Hujan baru berhenti ketika matahari perlahan menjelang tenggelam. Terdengar lantunan ayat suci yang berasal dari pengeras suara di beberapa masjid sekitar kos Kania. Kania menyusuri jalan perlahan menuju warung nasi langganan ia dan Saras jika sedang makan siang di kos Saras. Perutnya terasa perih sedari tadi, karena sedari siang ia belum makan. Tadi ia mencoba menanak nasi untuk pertama kalinya. Namun gagal, nasinya malah tampak seperti bubur. Lagipula ia baru sadar, untuk apa ia menanak nasi jika tidak memiliki lauk. Sayangnya Saras tidak mewarisi Kania kompor karena memang Saras tidak pernah memilikinya. Ia teringat dulu ia suka tertawa jika Saras merebus mie instan menggunakan penanak nasi dan menjadikan mie instan tersebut bertekstur sangat lembut dan mengembang.
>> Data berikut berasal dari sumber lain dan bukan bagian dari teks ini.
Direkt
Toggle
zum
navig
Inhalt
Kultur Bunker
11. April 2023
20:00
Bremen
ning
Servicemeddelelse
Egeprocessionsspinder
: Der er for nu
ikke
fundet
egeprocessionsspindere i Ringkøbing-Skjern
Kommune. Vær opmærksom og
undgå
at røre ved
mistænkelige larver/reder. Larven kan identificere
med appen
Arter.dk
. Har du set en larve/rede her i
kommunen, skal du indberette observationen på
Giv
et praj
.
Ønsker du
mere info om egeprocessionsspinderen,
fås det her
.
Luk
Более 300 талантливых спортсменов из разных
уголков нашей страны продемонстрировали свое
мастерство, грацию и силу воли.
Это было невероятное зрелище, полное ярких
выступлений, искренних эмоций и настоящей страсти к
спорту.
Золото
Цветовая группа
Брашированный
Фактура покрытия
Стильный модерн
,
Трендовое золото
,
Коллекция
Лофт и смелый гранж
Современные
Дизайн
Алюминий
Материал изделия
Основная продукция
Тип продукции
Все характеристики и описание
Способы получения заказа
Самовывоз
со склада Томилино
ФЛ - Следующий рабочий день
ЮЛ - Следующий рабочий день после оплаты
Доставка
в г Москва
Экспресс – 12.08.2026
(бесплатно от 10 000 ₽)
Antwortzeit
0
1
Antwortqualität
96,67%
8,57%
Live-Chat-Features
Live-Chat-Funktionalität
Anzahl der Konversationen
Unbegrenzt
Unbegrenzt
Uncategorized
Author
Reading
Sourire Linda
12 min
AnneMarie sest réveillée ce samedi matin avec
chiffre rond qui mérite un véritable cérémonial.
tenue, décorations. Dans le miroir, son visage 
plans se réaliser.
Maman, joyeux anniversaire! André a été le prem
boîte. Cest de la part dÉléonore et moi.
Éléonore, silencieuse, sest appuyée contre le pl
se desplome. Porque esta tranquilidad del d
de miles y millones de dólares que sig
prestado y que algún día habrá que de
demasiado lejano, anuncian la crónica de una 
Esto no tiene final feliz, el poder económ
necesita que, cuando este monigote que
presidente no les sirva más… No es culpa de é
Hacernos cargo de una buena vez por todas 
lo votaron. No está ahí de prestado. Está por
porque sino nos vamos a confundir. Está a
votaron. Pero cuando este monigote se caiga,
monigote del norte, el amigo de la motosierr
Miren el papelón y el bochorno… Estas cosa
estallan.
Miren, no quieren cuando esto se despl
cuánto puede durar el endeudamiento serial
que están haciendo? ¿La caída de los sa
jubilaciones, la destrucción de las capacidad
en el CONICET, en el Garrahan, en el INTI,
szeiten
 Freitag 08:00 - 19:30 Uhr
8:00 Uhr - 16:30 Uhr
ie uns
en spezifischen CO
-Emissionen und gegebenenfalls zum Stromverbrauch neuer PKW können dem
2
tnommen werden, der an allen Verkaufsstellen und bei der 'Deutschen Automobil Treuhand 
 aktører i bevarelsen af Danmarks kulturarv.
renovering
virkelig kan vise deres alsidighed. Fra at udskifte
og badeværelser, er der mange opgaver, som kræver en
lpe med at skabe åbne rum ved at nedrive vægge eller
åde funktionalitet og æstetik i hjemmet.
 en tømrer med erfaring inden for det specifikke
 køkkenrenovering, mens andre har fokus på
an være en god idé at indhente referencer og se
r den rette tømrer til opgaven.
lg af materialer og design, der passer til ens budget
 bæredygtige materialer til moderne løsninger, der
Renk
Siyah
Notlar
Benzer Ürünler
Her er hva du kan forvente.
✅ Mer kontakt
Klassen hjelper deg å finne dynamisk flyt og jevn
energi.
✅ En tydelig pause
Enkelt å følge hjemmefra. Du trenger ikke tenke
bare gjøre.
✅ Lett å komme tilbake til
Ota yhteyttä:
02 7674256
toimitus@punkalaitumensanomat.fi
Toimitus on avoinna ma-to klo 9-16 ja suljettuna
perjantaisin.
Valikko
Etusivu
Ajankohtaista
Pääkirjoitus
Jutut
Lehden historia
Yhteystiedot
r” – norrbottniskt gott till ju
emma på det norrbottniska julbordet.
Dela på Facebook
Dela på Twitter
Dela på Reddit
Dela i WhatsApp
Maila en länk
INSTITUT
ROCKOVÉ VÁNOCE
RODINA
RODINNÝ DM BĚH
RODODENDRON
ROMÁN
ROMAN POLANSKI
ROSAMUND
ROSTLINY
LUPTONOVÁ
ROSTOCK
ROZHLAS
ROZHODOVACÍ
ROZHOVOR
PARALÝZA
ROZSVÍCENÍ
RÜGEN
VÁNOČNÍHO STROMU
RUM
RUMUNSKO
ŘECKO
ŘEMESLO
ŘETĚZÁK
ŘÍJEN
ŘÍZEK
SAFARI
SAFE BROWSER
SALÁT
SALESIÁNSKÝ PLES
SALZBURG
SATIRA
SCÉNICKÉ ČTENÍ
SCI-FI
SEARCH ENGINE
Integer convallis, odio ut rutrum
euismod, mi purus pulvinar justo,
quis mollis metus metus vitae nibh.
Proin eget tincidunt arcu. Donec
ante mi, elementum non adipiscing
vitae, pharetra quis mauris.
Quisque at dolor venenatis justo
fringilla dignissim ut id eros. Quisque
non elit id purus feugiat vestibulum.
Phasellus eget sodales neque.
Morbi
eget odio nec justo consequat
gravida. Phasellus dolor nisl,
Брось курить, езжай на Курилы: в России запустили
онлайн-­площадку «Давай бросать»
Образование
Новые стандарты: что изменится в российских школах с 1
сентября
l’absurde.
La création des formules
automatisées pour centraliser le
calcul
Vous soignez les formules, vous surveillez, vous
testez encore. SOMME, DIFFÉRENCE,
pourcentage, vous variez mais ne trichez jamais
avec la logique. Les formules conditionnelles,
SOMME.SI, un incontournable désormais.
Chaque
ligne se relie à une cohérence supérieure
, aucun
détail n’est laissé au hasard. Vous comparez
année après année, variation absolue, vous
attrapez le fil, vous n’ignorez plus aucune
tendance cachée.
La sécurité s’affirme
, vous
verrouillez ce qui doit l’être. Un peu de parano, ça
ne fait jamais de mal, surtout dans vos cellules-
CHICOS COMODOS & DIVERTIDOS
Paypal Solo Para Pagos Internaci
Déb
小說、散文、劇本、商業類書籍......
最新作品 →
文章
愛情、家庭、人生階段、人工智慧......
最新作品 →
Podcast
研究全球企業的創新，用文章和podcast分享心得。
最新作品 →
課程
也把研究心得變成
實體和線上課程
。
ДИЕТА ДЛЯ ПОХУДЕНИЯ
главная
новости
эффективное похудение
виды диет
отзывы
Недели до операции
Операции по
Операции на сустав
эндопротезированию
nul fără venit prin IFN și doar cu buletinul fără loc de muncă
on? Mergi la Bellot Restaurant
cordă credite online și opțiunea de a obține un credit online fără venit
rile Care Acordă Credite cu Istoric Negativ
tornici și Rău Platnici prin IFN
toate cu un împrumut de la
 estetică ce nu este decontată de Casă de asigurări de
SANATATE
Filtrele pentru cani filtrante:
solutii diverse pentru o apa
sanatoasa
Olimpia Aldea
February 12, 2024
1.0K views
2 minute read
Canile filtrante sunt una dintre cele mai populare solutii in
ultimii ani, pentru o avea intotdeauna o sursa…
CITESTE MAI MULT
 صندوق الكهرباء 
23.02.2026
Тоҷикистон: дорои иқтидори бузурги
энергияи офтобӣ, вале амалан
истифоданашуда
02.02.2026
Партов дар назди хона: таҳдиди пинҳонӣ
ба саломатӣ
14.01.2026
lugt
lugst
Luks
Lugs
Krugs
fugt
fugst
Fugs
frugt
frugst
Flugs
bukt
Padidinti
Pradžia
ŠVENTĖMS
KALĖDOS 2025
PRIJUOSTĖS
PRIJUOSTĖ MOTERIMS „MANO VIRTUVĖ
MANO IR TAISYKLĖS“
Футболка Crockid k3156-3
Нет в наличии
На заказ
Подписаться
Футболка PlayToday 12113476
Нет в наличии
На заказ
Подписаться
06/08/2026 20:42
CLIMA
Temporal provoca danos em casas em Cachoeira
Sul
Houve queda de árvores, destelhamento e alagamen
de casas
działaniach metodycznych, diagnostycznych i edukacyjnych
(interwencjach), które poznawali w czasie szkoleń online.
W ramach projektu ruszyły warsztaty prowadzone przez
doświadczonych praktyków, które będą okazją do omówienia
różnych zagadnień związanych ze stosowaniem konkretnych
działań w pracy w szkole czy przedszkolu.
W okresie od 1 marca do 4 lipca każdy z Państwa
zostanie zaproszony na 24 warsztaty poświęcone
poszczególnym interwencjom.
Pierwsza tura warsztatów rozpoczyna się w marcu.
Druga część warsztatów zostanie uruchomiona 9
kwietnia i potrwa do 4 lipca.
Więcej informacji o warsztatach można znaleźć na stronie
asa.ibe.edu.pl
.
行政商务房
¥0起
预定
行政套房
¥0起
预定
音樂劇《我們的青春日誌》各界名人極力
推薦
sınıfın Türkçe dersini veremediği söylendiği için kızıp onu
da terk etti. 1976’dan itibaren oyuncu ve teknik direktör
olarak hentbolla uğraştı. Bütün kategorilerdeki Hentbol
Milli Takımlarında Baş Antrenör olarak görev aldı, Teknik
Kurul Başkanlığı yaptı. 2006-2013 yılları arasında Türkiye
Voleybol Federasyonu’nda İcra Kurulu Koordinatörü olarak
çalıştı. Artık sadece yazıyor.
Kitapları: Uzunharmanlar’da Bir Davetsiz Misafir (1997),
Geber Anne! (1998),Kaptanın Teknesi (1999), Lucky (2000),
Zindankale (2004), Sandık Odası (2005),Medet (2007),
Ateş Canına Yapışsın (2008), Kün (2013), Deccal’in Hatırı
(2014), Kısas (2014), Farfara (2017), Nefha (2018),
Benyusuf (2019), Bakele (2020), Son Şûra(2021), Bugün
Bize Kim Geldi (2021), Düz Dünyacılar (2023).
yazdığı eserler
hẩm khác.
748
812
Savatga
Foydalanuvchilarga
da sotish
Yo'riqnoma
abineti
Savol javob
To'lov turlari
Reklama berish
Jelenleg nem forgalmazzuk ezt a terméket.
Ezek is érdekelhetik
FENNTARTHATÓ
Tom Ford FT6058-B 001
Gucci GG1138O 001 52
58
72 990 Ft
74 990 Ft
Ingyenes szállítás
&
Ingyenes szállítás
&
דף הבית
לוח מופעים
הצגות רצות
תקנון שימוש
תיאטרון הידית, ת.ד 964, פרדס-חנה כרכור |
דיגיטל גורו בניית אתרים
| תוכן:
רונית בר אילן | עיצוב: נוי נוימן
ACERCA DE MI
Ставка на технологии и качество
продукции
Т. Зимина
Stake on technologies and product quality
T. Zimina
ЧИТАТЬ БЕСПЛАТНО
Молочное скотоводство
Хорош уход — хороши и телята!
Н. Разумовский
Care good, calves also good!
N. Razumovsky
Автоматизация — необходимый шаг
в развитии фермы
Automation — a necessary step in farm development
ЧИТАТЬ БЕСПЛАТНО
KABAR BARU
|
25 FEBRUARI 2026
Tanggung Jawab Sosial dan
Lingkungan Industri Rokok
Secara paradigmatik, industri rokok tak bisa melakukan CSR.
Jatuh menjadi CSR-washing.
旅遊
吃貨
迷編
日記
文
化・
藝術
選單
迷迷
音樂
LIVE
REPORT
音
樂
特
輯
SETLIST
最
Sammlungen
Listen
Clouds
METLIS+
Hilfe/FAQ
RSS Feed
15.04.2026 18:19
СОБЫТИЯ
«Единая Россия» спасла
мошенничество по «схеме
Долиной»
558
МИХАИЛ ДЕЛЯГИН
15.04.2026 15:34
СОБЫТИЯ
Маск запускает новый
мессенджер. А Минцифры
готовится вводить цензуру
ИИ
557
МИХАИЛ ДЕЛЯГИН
Kania berpikir sepertinya ia harus membeli kompor kecil supaya bisa lebih berhemat.
Tapi ia harus memutar otak, sebentar lagi saatnya ia membayar kos, dan uang saku bulanan yang diberikan kedua orang tuanya hanya cukup untuk membayar kos – mungkin menyisakan sisa sedikit, tetapi tidak mungkin jumlah tersebut dapat membeli kompor. Dahi Kania berkerut, kepalanya terasa pening memikirkan bagaimana ia memeroleh kerja agar mempunyai pemasukan.
Di sekitarnya, tampak beberapa mahasiswa lalu lalang yang kemungkinan besar hendak kembali ke kamar kosnya masing-masing. Ia bergidik geli, dulu sewaktu awal kuliah ia ingin sekali mengekos. Sayangnya orang tuanya tidak mengizinkan. Anehnya ketika sudah lulus sekarang ini baru mendapat kesempatan mengekos.
Kania sampai ke warung nasi. Di dalamnya tampak seorang wanita sedang asik menggoreng sesuatu dan beberapa mahasiswa dan pengendara ojek daring sedang asik menyantap hidangan di hadapannya. Begitu Kania masuk, mereka reflek berhenti dan menatap Kania. Heran melihat wajah secantik Kania mau makan di warung nasi biasa. Kania bersikap acuh, meski sebenarnya ia suka jengkel jika ditatap seperti sekarang.
“Ibu,” sapa Kania kepada Ibu pemilik warung yang tengah meletakan panganan ke etalase kaca bening. Perut Kania semakin bergejolak meminta untuk diisi setelah menghirup sedapnya pelbagai panganan yang terhidang.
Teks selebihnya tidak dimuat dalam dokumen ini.